WORK REQUEST: Lines in the listing below that include the word "גולדה" need to be copied.

DATASET RECORDS:

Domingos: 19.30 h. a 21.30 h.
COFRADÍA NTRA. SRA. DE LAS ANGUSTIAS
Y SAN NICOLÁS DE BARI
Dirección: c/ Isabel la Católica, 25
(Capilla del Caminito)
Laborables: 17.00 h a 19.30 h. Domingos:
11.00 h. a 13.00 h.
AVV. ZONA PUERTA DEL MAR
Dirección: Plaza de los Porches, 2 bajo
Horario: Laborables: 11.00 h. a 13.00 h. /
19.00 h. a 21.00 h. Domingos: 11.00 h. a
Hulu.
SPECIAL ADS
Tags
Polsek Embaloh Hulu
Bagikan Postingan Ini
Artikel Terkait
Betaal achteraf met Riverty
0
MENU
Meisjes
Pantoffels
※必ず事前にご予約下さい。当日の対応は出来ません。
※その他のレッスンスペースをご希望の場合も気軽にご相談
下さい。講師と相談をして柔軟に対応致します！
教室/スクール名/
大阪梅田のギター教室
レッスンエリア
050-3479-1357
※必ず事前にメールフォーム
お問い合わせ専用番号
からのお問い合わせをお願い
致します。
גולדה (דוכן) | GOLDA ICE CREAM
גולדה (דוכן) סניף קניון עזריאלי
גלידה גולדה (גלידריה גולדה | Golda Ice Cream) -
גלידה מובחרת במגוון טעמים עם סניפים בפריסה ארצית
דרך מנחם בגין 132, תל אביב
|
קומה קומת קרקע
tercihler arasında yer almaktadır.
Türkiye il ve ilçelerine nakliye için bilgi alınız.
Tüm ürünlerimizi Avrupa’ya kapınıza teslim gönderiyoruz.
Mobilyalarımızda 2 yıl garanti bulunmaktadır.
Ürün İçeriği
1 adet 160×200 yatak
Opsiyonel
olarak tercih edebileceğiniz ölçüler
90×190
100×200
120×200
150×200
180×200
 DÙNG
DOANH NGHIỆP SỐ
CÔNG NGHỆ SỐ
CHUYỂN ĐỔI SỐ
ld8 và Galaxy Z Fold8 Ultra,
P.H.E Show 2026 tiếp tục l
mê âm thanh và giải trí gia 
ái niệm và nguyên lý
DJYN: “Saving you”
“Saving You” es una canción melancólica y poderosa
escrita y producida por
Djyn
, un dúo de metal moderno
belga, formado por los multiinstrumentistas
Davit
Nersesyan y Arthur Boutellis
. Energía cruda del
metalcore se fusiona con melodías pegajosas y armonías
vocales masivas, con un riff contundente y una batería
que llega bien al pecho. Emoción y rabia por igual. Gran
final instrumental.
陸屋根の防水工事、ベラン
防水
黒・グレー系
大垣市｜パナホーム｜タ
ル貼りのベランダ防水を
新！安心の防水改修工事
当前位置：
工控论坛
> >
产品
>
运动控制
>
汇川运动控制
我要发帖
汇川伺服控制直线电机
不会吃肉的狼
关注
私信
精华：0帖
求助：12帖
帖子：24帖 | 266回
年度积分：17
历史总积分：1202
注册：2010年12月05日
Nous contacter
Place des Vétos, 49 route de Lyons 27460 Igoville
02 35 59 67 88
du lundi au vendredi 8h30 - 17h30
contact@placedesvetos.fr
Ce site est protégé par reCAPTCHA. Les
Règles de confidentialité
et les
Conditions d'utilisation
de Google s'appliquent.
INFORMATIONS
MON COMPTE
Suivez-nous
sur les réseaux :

RESULT FOR THIS EXERCISE:
גולדה (דוכן) | GOLDA ICE CREAM
גולדה (דוכן) סניף קניון עזריאלי
גלידה גולדה (גלידריה גולדה | Golda Ice Cream) -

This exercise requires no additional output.